Investigation on residual scratch depth and material removal rate of scratching machining single crystal silicon with Berkovich indenter

Abstract

Single crystal silicon is the basic material for the fabrication of micro-devices and micro-structures. It exhibits plastic behavior in micro/nano-machining. The key to obtain high-quality machined surfaces in ultra-precision machining of brittle materials is the material removal in ductile region. This paper focuses on single crystal silicon scratching machining in ductile region. The contact area and contact force of Berkovich indenter along two typical scratching machining directions (Φ=0° and Φ=60°) are analyzed. The residual scratch depth of typical scratching direction of Berkovich indenter is calculated theoretically. The experiments of scratching machining on (001) crystal plane of single crystal silicon using nanoindenter and Berkovich indenter are conducted.
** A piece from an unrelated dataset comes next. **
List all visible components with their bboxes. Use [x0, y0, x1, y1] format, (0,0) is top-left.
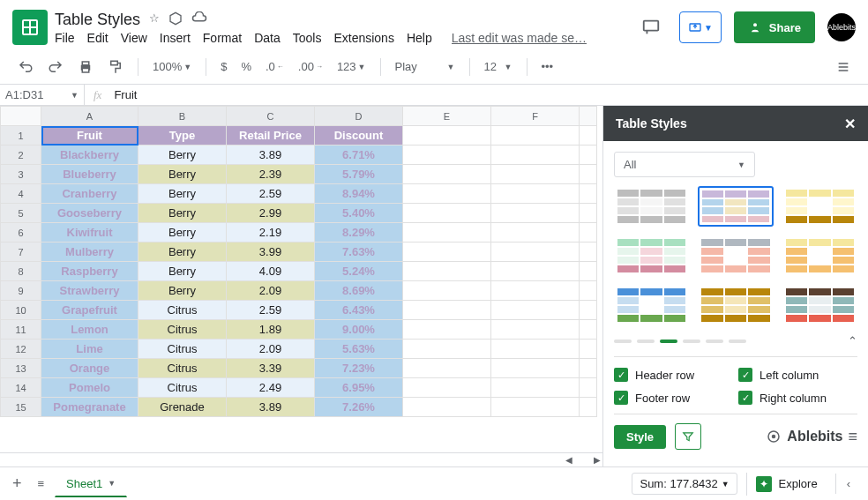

Based on experiments of nanoindenter scratching machining, the effects of normal load and scratching direction on the residual scratch depth and material removal rate in ductile region machining are investigated. Between the theoretical calculation results and the experimental results, the maximum deviation of residual scratch depth and material removal rate of Berkovich indenter scratching machining single crystal silicon is less than 3.5%. The residual scratch depth and material removal rate of Berkovich indenter scratching machining single crystal silicon along directions Φ=0° and Φ=60° are quite different. When the normal load is 10 mN and 20 mN, the material removal rate of single crystal silicon scratching machining along direction Φ=60° is more than 2 times that of along direction Φ=0°. The residual scratch depth of scratching machining single crystal silicon with Berkovich indenter varies nonlinearly with normal load, and the material removal rate is obviously affected by the direction of the scratching machining. The results in this paper are useful for the determination of process parameters for ultra-precision machining of single crystal silicon.